Later that night, I called my girlfriend who was staying at her friend’s house. She wouldn’t talk to me, so her friend’s mom got on the phone (a woman who once adored me) and began laying in on me. Telling me what a horrible person I was the kind of guy who “lived” in dark places and would never amount to anything. I’d been yelled at before, called worse by much bigger people but for some reason these words would come to have a big impact on me. Now, this isn’t the most momentous or life altering experience I’ve faced but the words are important because they speak a truth of who I was for many years.
Dark places aren’t always as straight forward as one may think. May times these dark places are in our minds, always with us no matter where we go. There is no escaping this problem because you can never escape yourself. When you spend years thinking a certain way, it begins to warp your perception of reality, until people no longer recognize the person you’ve become. The crazy part is that you normalize your behavior and maybe even come to defend it.
I don’t want to live in dark places anymore, avoiding change and just accepting the relative comfort of having to do nothing, which prison provides. I’ve decided that I have to do more, help others in any way I can and give back to a world I’ve only taken from until now. We are a fully capable species with the ability to make extraordinary changes in ourselves and transforming our environment. We have shown definitively (sometimes adversely) since our ancestors learned to use tools, and live in ever functioning societies, that we can change the world. We can truly do anything we set our minds to. So it’s up to people like me who have done harm to others to accept responsibility, step forward, and try to make this world a better place for all. This planet is our home, a home we must all share.

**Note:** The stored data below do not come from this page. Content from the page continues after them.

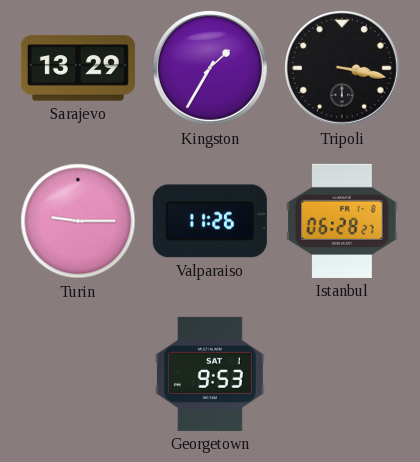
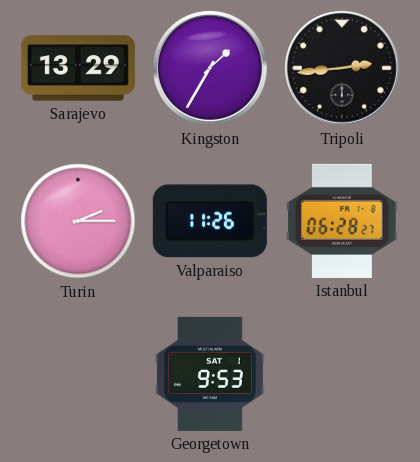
Tripoli: 3:17 -> 2:44
Turin: 9:15 -> 2:15
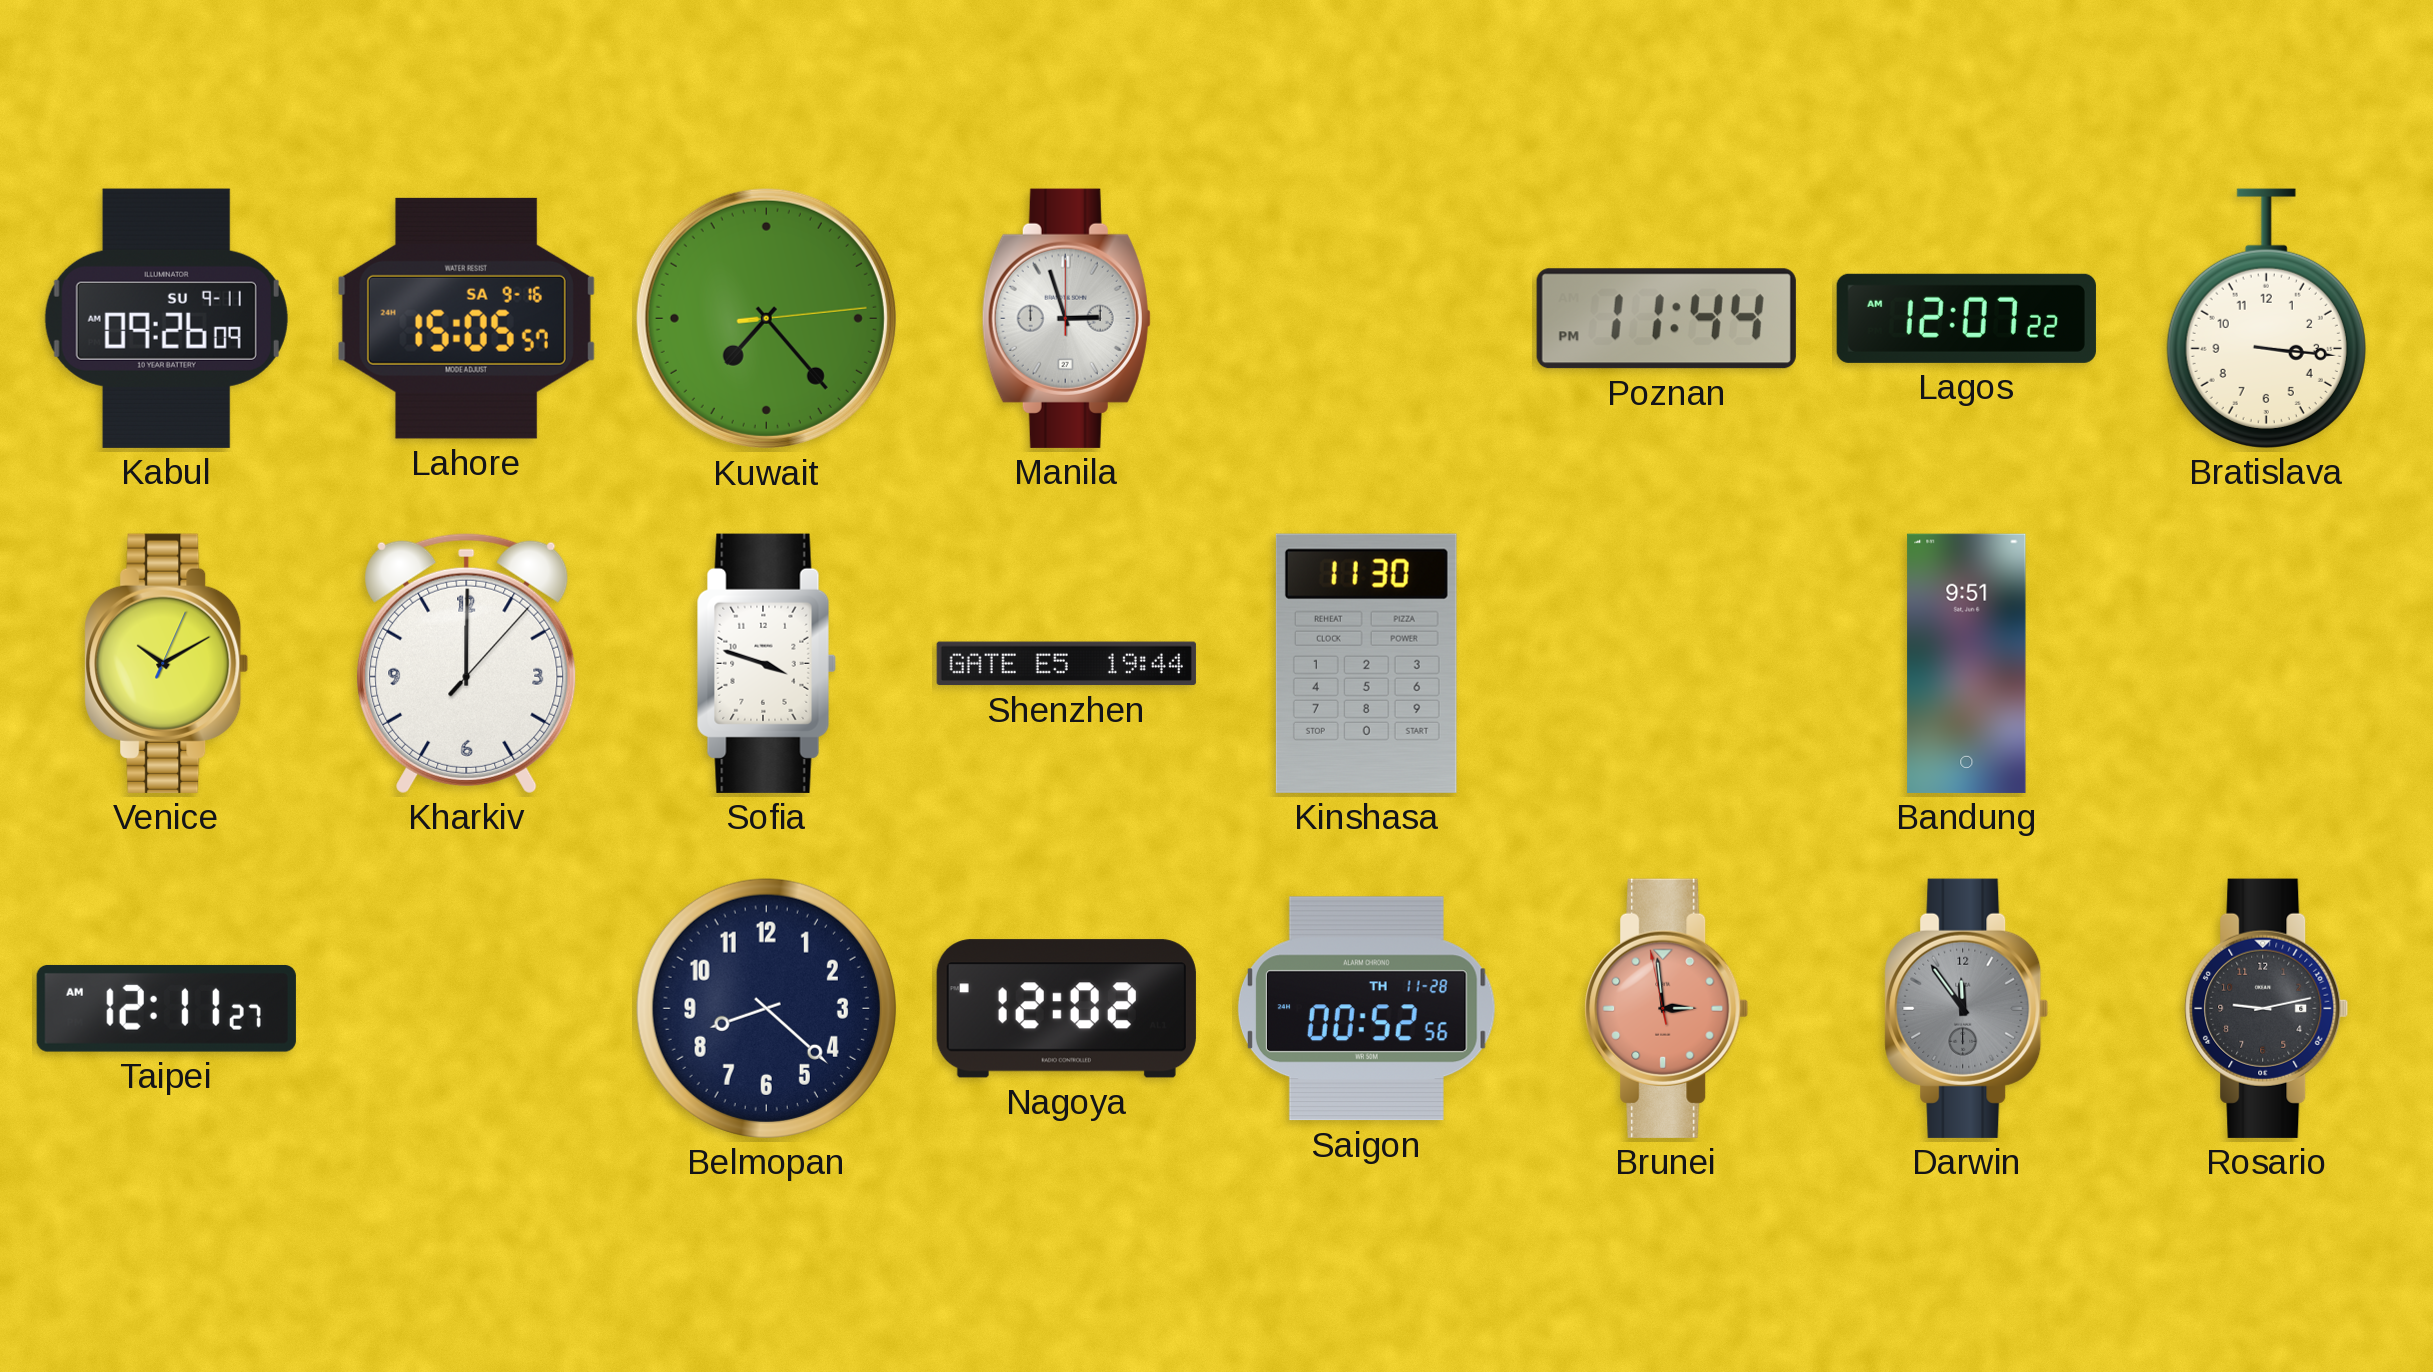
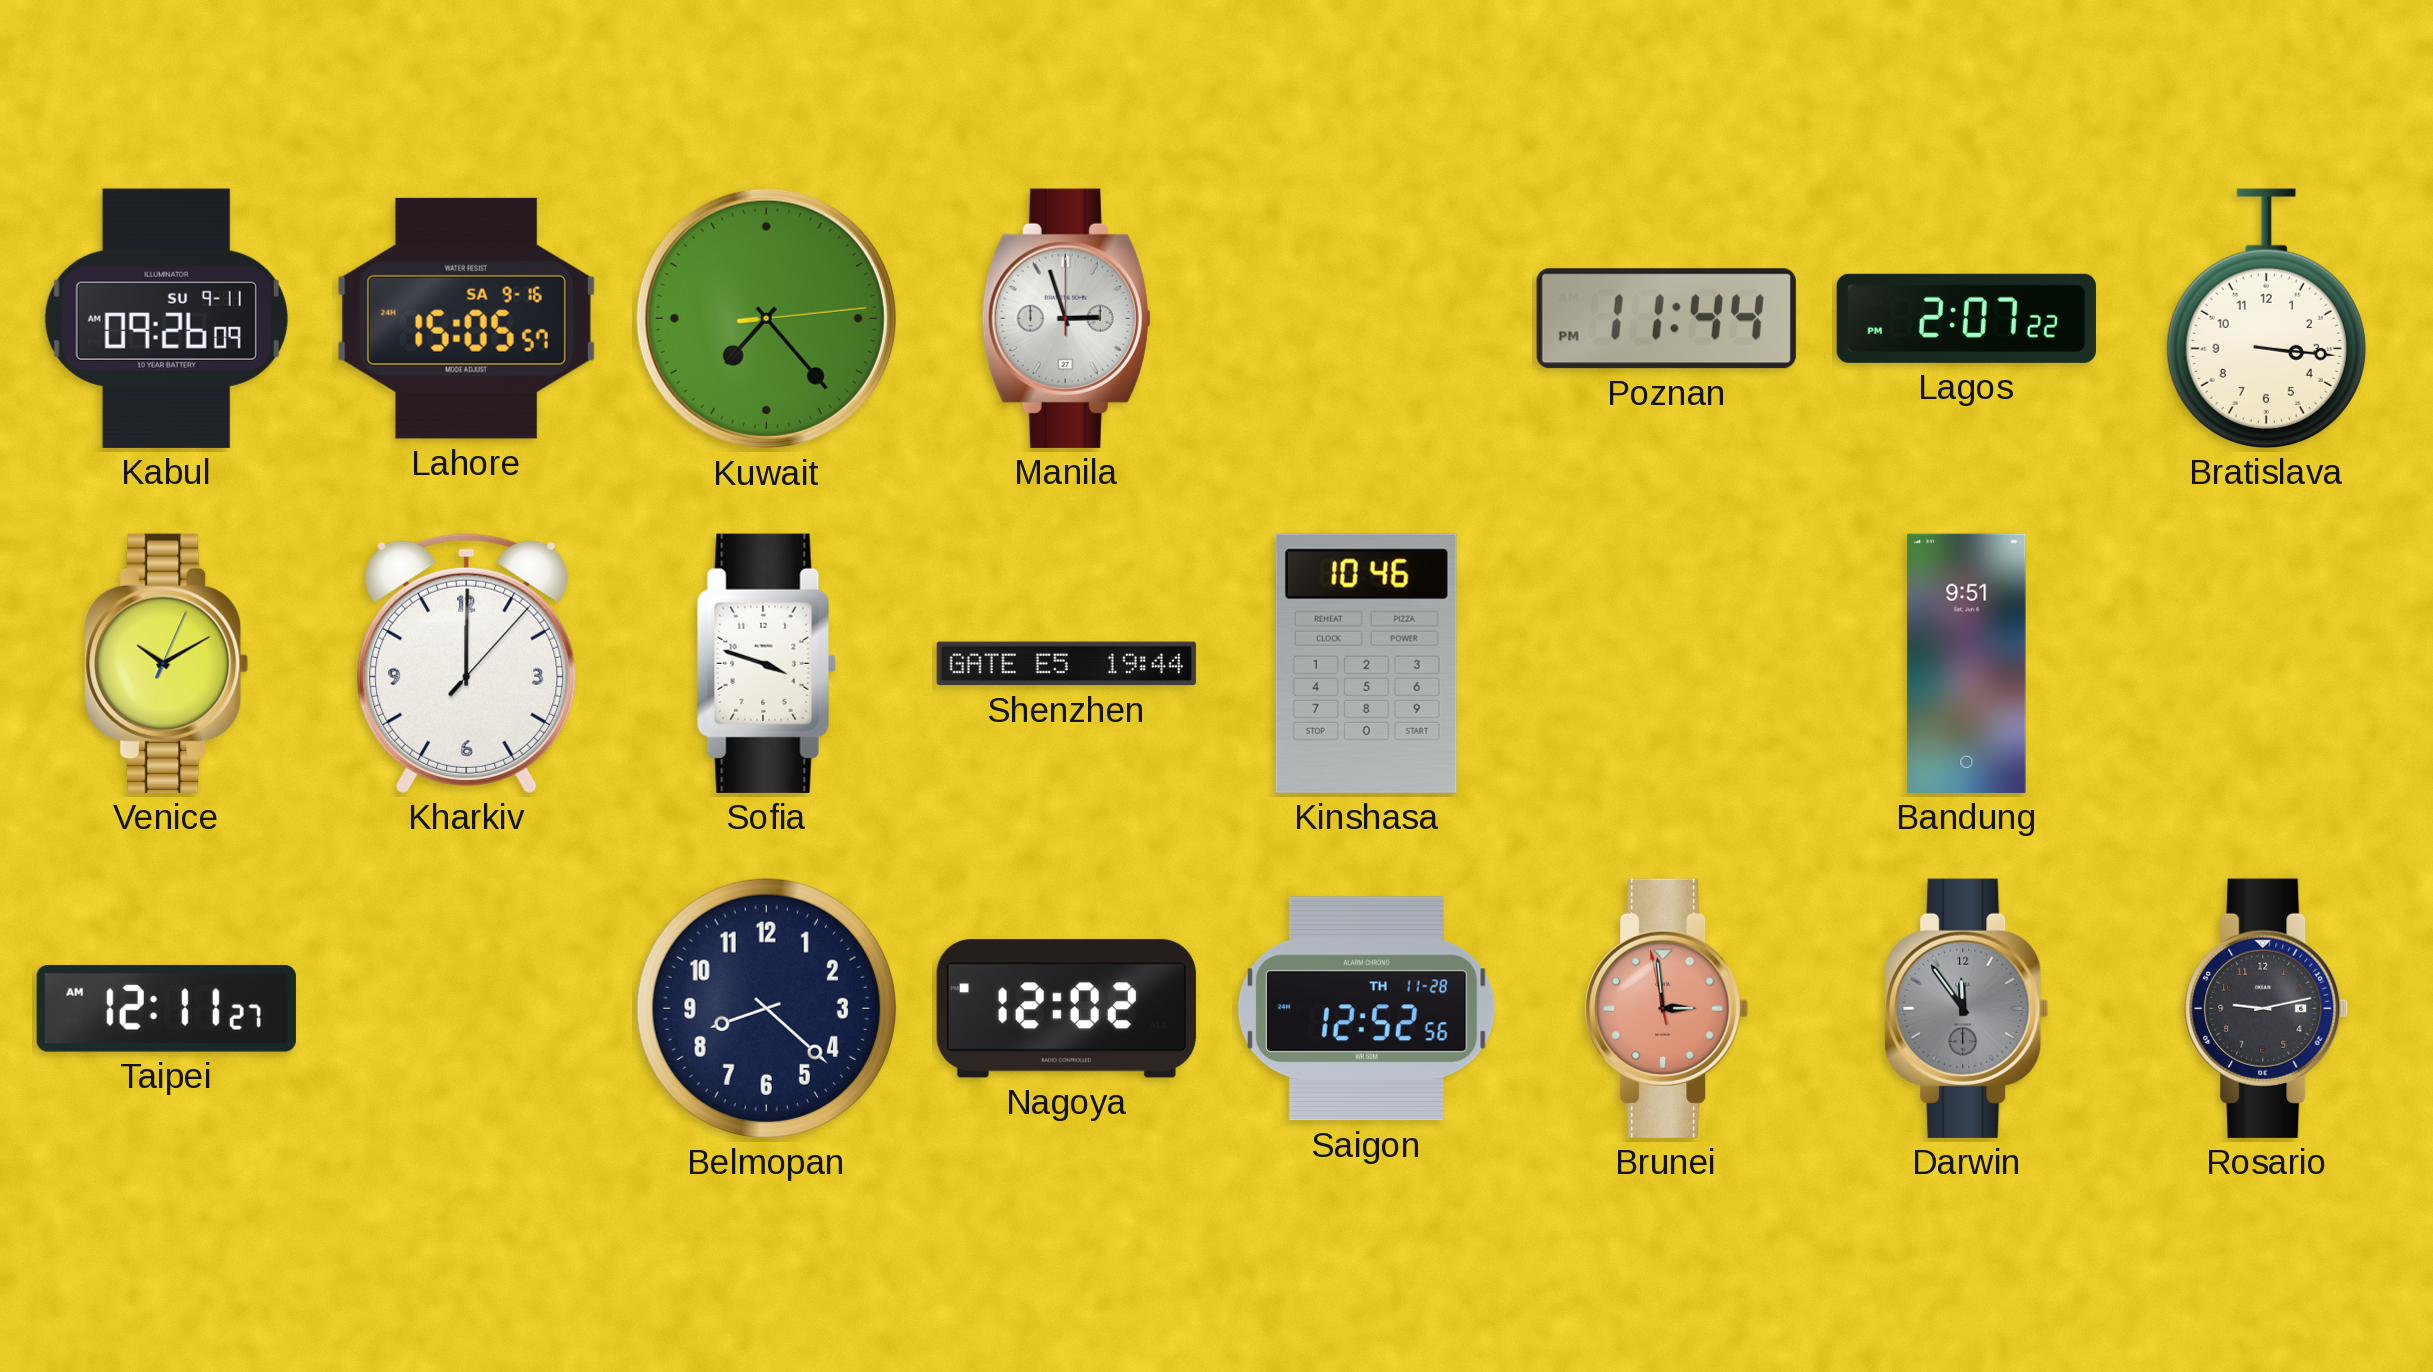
Lagos: 12:07 -> 2:07
Kinshasa: 11:30 -> 10:46
Saigon: 00:52 -> 12:52
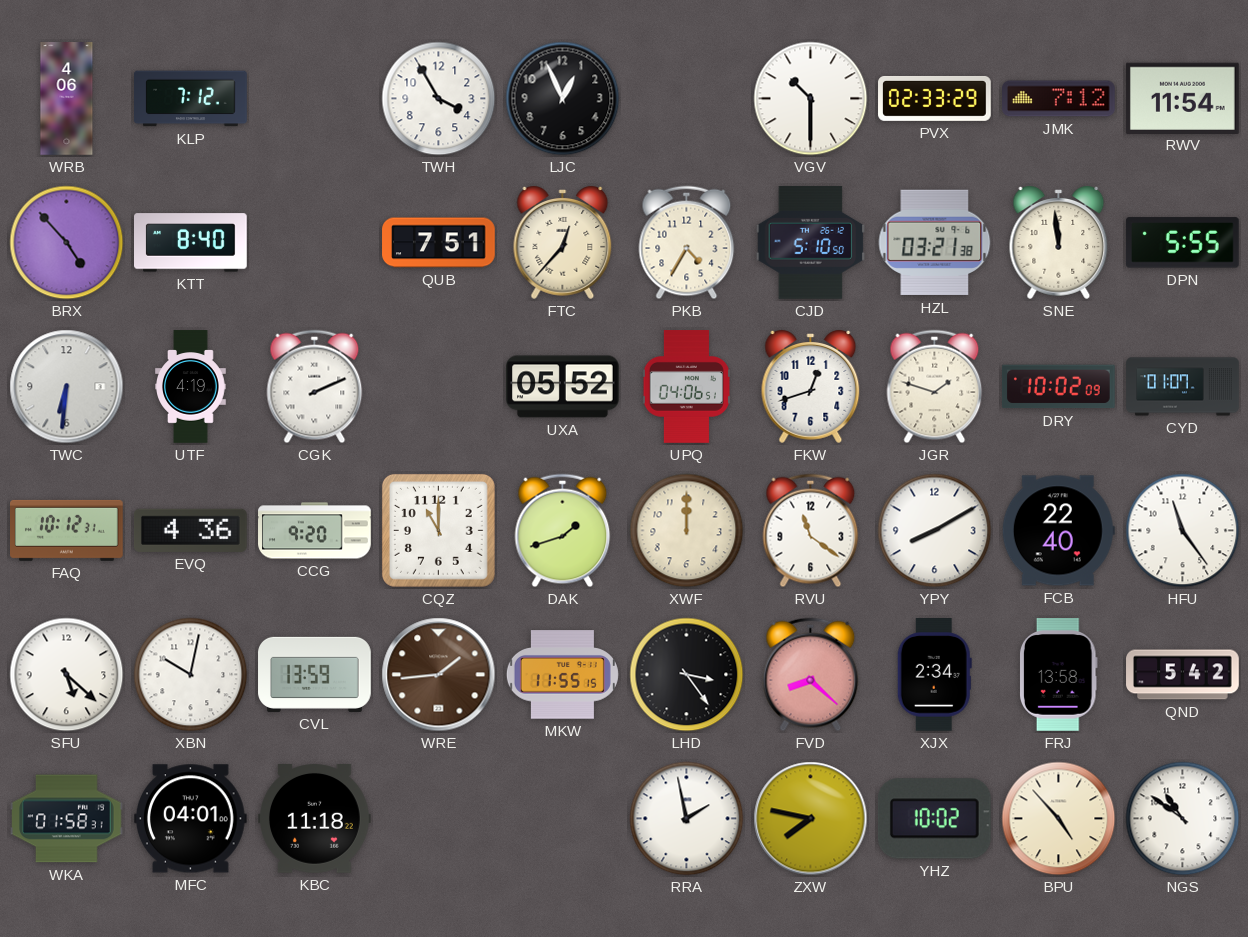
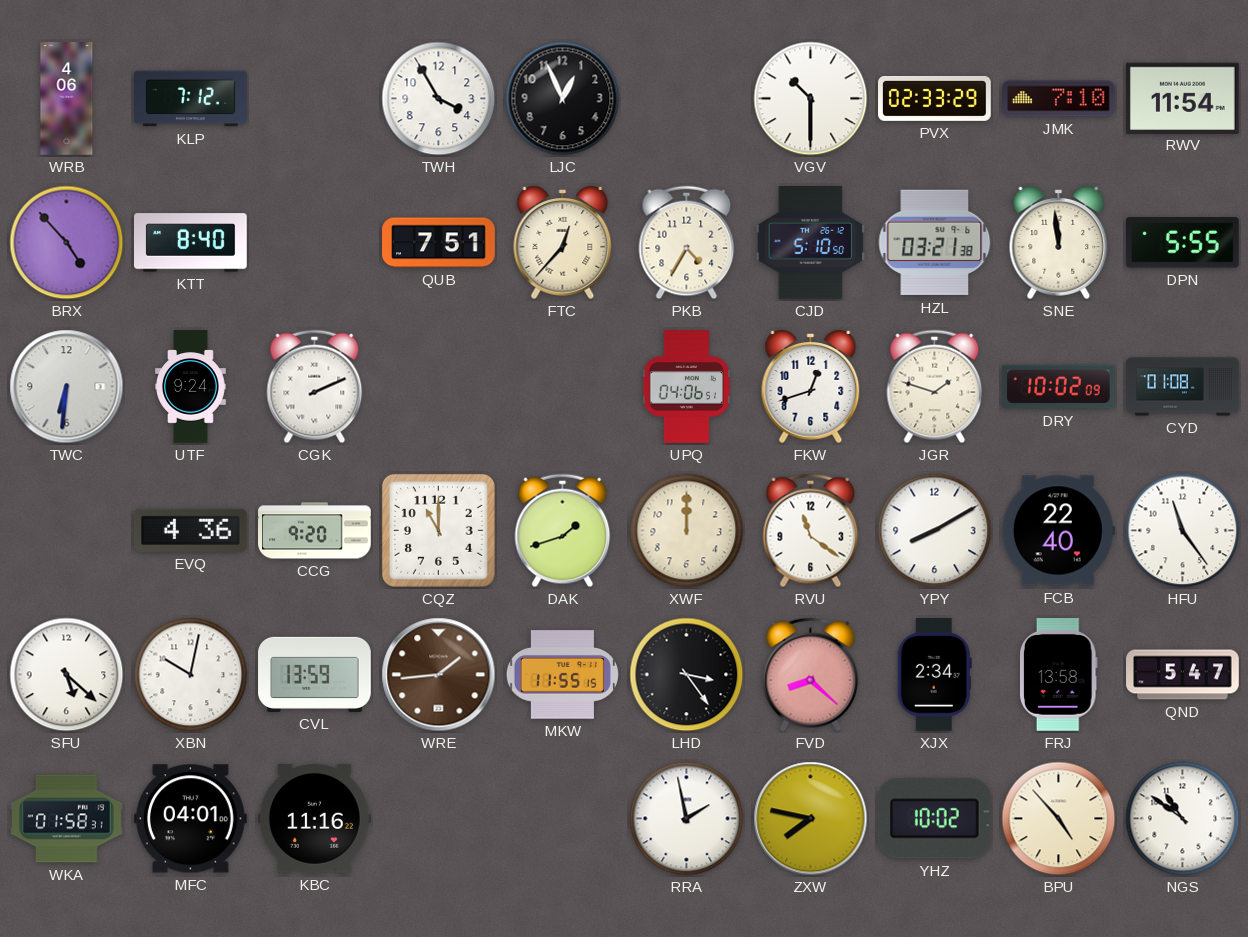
JMK: 7:12 -> 7:10
UTF: 4:19 -> 9:24
UXA: 05:52 -> none
CYD: 01:07 -> 01:08
FAQ: 10:12 -> none
QND: 5:42 -> 5:47
KBC: 11:18 -> 11:16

Most perpetrators of serious crimes prefer to “forget” what they’ve done because it’s a much easier thing to do than face further judgement. I see this first hand every day in prison. But victims of sexual assault and a variety of other crimes, don’t get to just “forget” what happened to them. They are forced to live with the trauma (and possible P.T.S.D.) because men like me gave them no other choice when we committed our crimes. They will have to “do time” as well, only their sentence will be served in the mind.
I can never forget, I won’t forget. I will continue striving to find new ways to give back, help in any way I can, even if it’s just with words. This blog, my mission is a way for me to keep this subject foremost in my thoughts, which will in turn continue to influence my actions.
This world is full of problems and I know one person can’t solve them all. I can start by working on myself for now though. Every morning I wake up is another opportunity and I’ll do my best not to waste another moment.